▸ WORK INSTRUCTIONS: The records below are to be reproduced exactly, with the pictures left out.
*** Opening PROVIDED MATERIAL ***
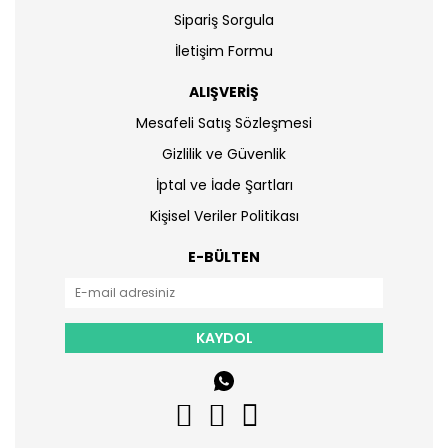
Sipariş Sorgula
İletişim Formu
ALIŞVERİŞ
Mesafeli Satış Sözleşmesi
Gizlilik ve Güvenlik
İptal ve İade Şartları
Kişisel Veriler Politikası
E-BÜLTEN
KAYDOL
*** Closing PROVIDED MATERIAL ***
▸ REPLY TO THE TASK:
Sipariş Sorgula
İletişim Formu
ALIŞVERİŞ
Mesafeli Satış Sözleşmesi
Gizlilik ve Güvenlik
İptal ve İade Şartları
Kişisel Veriler Politikası
E-BÜLTEN
KAYDOL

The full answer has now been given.